Em muitas regiões de Portugal, especialmente no interior, ainda se fala em quebranto — um mal-estar repentino, muitas vezes associado a um susto, olhar fixo demais ou inveja disfarçada. Segundo as crenças populares, o quebranto não é apenas uma questão de saúde, mas um desequilíbrio espiritual que precisa de um ritual específico para ser curado.

Uma das formas mais tradicionais de cura envolve o uso de elementos simbólicos e orações. Como conta a obra Tradições Populares Portuguesas, da Etnográfica Press, o remédio mais comum é usar uma cruz de rosário ou um ramo de alecrim verde, como se fosse um hissope. Com ele, faz-se o sinal da cruz sobre a pessoa afetada, enquanto se recitam orações — geralmente salmos ou jaculatórias simples, transmitidas de geração em geração.

O alecrim, por exemplo, é considerado uma planta protetora em muitas culturas ibéricas. Suas propriedades aromáticas e medicinais são conhecidas, mas, no contexto do quebranto, o seu valor vai além: representa pureza e força contra o mal invisível. Já o rosário, objeto de devoção, reforça a ideia de proteção divina.

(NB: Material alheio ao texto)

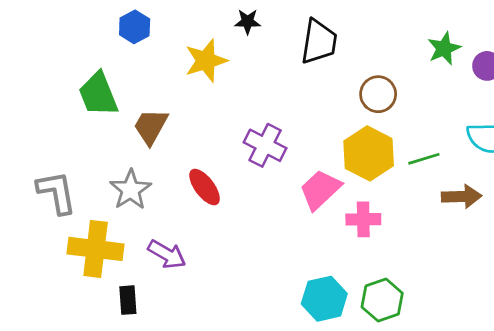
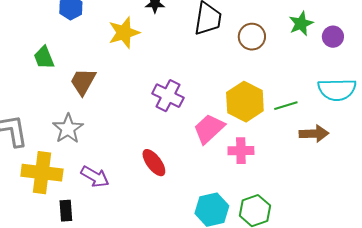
green trapezoid: (98, 94) -> (44, 58), size x0.7
brown circle: (378, 94) -> (252, 37), moved
red ellipse: (205, 187) -> (154, 163), moved

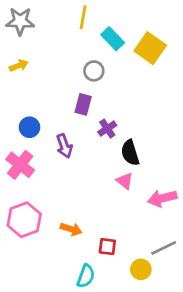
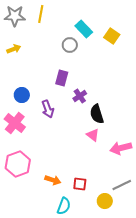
yellow line: (83, 17) -> (41, 14), moved
yellow square: (150, 48) -> (112, 36), size x0.7
gray circle: (94, 71) -> (70, 45), moved
orange arrow: (71, 229) -> (53, 180), moved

Apesar do avanço da medicina moderna, estas práticas ainda resistem em lares mais conservadores, especialmente em momentos de fragilidade emocional ou física. Não se trata apenas de superstição, mas de um sistema de conforto coletivo, onde a fé, os gestos simbólicos e a palavra falada em oração ajudam a restaurar o equilíbrio de quem se sente "quebrantado".

Assim, o quebranto permanece vivo não como doença, mas como expressão cultural — um lembrete de que, em Portugal, o espiritual e o cotidiano muitas vezes caminham lado a lado.